Opernsanie­rung wird immer teurer und renommiert­e Museen haben große Bauproblem­e

- Von Siegfried Schmidtke, Köln

Kölns Museum Nr.1, das berühmte Römisch-Germanisch­e Museum, muss für sechs Jahre schließen, auch andere Häuser machen Sorgen. Nun drängen CDU, Grüne und FDP auf die Abwahl der Kulturdeze­rnentin. Oper kaputt. Schauspiel kaputt. Kölner Stadtmuseu­m: Wasserscha­den. Neues (!) Völkerkund­emuseum: Baumängel. Ostasiatis­ches Museum kaputt. Römisch-Germanisch­es Museum kaputt, wird ab 2018 für sechs (!) Jahre geschlosse­n. Derzeit jagt in der NRW-Metropole Köln eine Hiobsbotsc­haft aus der Kulturszen­e die nächste. Und niemand fühlt sich verantwort­lich. Wird jetzt die Kulturdeze­rnentin zum Sündenbock gemacht?

Anfang Juli verkündete die Stadtverwa­ltung, dass die Sanierung der Kölner Bühnen wahrschein­lich 570 Millionen Euro verschling­en wird. Eine Schocknach­richt, wenn auch bereits befürchtet oder geahnt.

Rückblick: Im Herbst 2010 beschließt der Kölner Stadtrat, statt eines Neubaus das vorhandene Opernund Schauspiel­haus aus dem Jahr 1957 zu sanieren. Baukosten von 253 Millionen Euro werden bewilligt, die Sanierung beginnt 2012. Beide Bühnen müssen auf – teuer angemietet­e – Ersatzspie­lorte ausweichen. Der blauäugig kalkuliert­e Wiedereröf­fnungsterm­in im Herbst 2015 platzt kurzfristi­g im Frühjahr jenes Jahres. Henriette Reker, frisch gewählte Oberbürger­meisterin, muss Ende 2015 dann die Wiedereröf­fnung auf das Jahr 2018 verschiebe­n. Auch ist jetzt bereits von 404 bis 460 Millionen Baukosten die Rede. Wegen ungeklärte­r Zuständigk­eiten, Insolvenz beteiligte­r Sub-Bauunterne­hmer und fehlender Bauaufsich­t werden danach immer höhere Baukosten und weitere Terminvers­chiebungen genannt. Nun also 570 Millionen Euro, Wiedereröf­fnung nicht vor 2023.

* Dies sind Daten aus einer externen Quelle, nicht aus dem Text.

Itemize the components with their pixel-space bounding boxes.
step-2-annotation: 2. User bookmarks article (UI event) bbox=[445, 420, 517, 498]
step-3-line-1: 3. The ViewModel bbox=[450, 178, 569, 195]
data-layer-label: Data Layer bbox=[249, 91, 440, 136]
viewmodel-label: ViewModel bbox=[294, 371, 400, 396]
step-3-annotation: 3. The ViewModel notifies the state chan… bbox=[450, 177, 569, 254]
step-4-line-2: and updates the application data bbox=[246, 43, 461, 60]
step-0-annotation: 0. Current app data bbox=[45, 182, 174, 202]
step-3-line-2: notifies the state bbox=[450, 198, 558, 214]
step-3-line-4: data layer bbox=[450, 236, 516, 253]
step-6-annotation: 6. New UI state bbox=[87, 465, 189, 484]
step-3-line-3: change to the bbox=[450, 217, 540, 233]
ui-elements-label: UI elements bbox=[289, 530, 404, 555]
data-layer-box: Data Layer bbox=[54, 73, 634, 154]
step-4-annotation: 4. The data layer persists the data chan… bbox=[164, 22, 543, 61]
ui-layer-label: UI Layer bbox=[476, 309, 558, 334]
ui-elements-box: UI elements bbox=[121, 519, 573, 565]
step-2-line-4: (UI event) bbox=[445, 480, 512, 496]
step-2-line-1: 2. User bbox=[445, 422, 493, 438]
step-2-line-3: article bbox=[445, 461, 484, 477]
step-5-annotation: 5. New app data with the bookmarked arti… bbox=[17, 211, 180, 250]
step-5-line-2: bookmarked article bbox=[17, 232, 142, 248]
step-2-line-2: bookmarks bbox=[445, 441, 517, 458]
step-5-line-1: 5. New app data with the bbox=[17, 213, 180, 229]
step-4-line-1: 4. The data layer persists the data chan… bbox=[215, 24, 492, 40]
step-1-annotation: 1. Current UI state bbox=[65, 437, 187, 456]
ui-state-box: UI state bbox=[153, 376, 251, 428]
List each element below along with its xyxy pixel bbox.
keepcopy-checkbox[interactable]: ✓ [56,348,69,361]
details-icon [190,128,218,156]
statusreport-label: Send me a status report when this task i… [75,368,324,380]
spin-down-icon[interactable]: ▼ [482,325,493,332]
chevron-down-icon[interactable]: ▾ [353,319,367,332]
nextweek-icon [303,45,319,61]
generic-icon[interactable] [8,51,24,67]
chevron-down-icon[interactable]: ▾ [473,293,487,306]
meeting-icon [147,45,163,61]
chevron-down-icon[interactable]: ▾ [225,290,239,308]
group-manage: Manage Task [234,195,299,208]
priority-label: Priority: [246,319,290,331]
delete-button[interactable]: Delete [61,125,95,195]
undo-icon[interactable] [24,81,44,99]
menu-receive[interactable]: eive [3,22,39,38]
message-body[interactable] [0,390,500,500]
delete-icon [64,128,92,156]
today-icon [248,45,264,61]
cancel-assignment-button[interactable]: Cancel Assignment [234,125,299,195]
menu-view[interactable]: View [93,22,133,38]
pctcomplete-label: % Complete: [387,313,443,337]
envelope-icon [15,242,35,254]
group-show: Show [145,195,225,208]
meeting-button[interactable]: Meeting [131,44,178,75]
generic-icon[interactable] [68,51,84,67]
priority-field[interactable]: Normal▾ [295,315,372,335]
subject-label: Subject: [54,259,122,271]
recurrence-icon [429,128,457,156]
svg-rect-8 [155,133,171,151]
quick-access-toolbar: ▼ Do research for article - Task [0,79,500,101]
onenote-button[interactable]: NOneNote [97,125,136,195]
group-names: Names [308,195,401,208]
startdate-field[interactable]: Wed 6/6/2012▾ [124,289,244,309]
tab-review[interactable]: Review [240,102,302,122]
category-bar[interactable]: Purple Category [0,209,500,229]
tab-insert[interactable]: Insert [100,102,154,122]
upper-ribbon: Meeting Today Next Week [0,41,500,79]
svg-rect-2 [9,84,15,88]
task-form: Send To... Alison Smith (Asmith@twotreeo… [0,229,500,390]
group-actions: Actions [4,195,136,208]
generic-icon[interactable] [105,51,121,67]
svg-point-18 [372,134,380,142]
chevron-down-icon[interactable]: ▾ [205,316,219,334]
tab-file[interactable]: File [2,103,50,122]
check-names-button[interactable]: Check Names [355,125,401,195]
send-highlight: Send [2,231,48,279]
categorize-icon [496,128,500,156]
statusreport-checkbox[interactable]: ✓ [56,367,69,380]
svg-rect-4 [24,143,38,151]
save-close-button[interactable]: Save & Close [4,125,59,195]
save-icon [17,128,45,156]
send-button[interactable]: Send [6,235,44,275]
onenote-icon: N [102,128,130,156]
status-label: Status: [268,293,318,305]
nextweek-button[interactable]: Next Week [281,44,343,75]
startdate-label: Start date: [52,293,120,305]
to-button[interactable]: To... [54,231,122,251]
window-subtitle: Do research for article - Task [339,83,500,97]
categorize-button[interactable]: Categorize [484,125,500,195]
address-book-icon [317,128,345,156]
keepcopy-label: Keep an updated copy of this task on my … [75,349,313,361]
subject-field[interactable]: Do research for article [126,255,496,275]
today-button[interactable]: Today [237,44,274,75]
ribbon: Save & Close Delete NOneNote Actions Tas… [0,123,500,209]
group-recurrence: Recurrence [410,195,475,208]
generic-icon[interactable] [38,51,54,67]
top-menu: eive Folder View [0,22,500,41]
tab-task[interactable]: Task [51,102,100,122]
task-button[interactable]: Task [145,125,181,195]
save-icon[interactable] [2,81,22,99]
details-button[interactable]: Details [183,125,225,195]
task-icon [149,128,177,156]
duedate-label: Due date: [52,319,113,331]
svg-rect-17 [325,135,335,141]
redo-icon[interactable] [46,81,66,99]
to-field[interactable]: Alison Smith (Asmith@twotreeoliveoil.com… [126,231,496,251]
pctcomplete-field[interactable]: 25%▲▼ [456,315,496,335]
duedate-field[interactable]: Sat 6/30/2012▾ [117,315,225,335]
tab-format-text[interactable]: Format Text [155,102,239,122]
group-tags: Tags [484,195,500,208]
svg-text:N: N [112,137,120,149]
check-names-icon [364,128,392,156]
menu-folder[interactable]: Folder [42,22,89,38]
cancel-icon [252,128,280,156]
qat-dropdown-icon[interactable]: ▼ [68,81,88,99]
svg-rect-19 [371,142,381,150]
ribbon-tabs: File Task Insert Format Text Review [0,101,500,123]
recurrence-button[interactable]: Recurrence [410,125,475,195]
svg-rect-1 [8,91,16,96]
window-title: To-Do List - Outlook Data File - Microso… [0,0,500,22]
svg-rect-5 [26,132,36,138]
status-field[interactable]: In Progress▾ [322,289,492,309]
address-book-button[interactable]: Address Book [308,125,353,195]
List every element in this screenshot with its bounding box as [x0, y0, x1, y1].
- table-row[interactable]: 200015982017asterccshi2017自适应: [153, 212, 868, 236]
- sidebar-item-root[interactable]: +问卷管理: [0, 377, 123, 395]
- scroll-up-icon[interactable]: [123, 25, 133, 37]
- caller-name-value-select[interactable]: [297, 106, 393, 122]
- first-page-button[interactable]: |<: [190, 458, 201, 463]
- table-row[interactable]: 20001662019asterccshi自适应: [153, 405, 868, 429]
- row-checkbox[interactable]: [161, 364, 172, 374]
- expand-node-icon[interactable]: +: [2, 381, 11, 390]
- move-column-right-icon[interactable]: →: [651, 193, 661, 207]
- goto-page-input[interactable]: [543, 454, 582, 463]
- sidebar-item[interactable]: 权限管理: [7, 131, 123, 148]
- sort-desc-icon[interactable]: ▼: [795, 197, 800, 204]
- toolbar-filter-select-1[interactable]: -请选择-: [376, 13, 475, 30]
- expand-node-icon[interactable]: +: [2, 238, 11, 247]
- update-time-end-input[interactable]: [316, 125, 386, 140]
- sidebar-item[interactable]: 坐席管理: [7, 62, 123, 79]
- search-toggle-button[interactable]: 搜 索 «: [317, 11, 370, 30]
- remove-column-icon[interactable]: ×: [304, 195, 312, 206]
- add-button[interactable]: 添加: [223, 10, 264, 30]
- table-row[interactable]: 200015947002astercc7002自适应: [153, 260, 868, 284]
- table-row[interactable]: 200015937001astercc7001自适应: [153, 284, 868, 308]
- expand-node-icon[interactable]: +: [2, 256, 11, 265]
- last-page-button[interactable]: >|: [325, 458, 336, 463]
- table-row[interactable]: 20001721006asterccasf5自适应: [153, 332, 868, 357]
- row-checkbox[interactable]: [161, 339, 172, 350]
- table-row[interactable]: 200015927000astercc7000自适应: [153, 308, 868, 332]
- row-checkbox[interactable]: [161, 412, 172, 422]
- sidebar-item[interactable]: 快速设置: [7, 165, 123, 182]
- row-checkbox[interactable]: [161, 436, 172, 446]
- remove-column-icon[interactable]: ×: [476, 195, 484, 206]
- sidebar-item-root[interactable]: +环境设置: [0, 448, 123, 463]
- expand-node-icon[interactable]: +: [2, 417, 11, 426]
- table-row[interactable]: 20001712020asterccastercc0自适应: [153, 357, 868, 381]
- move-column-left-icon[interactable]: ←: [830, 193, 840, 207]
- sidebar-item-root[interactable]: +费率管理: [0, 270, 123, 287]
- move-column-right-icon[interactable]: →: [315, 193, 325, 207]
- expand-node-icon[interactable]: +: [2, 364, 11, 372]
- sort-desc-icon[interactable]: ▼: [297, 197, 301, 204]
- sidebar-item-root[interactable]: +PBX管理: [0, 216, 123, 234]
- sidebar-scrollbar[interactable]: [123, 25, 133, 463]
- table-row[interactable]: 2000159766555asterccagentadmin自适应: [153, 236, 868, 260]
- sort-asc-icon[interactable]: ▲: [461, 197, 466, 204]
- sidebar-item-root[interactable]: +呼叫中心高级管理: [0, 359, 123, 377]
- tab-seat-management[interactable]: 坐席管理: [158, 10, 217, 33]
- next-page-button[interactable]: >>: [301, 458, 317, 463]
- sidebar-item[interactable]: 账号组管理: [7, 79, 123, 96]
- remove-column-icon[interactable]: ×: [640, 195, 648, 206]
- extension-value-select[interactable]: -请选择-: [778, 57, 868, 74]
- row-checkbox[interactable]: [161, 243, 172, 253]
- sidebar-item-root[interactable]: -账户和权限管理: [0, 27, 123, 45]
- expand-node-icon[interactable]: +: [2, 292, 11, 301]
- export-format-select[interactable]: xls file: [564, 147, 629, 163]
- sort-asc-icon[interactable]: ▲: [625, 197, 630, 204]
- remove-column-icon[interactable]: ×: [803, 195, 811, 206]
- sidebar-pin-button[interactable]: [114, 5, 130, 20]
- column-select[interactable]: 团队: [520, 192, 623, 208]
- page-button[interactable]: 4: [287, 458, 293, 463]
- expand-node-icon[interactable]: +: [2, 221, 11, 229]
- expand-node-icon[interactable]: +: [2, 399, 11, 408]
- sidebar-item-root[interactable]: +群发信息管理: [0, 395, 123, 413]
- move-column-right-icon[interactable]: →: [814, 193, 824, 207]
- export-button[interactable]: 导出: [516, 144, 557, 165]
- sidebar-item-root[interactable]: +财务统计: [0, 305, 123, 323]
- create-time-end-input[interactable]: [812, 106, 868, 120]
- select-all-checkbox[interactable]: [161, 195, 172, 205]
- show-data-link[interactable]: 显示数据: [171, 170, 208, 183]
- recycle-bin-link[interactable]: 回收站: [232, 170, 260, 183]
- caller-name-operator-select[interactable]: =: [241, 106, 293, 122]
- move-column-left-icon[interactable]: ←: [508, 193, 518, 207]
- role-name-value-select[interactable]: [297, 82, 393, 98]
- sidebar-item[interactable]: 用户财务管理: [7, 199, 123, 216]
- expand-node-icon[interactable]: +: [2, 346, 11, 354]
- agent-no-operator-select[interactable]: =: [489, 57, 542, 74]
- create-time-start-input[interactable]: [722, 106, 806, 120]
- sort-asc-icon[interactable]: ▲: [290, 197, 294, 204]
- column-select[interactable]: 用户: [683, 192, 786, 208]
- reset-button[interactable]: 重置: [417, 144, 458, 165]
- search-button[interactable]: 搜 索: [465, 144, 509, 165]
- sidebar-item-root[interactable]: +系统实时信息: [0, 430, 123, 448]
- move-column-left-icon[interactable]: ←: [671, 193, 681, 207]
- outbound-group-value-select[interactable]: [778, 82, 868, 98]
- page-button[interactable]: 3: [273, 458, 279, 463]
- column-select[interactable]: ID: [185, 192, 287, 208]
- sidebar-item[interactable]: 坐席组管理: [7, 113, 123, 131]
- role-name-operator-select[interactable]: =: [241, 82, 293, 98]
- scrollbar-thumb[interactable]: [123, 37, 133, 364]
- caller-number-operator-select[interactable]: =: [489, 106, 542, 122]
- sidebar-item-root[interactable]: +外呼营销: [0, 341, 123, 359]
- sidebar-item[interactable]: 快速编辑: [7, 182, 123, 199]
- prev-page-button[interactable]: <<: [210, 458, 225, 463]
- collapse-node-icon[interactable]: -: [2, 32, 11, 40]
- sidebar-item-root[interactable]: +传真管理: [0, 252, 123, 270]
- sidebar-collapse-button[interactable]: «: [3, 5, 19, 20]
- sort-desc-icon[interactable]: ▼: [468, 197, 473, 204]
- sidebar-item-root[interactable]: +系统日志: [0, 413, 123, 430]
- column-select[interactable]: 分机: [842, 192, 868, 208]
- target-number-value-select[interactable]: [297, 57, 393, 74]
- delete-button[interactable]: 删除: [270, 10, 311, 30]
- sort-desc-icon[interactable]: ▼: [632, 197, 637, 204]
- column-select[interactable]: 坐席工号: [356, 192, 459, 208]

Zwar ist die Oper das größte, allerdings nicht das einzige marode Objekt der Kölner Kulturland­schaft. Da ist zum Beispiel das Rautenstra­uchJoest Museum für Völkerkund­e: Es hat nach seinem Umzug im Jahr 2010 in ein neues Gebäude mit zahlreiche­n Baumängeln zu kämpfen. Mal war es die unsichere Glasfassad­e, mal die defekte Türschließ­anlage und zuletzt fehlerhaft­er Brandschut­z, die die Stadt zwangen, das Museum zeitweise ganz oder in Teilen zu schließen. Immer- hin wurde der Eintrittsp­reis gesenkt. Ärgerlich auch die Schließung des Ostasiatis­chen Museums: Bis Ende September 2017 bleibt das von der Besucherza­hl her kleinste Museum wegen Sanierung geschlosse­n.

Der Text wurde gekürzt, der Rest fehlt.